> [Problem description] Copy every entry word for word. Skip the pictures.
########################################
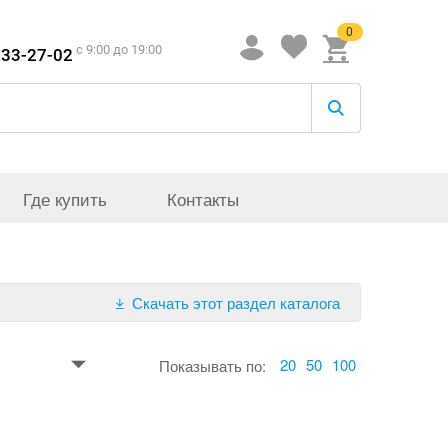
0
c 9:00 до 19:00
933-27-02
Где купить
Контакты
Скачать этот раздел каталога
20
50
100
Показывать по:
########################################
> [Result]
0
c 9:00 до 19:00
933-27-02
Где купить
Контакты
Скачать этот раздел каталога
20
50
100
Показывать по:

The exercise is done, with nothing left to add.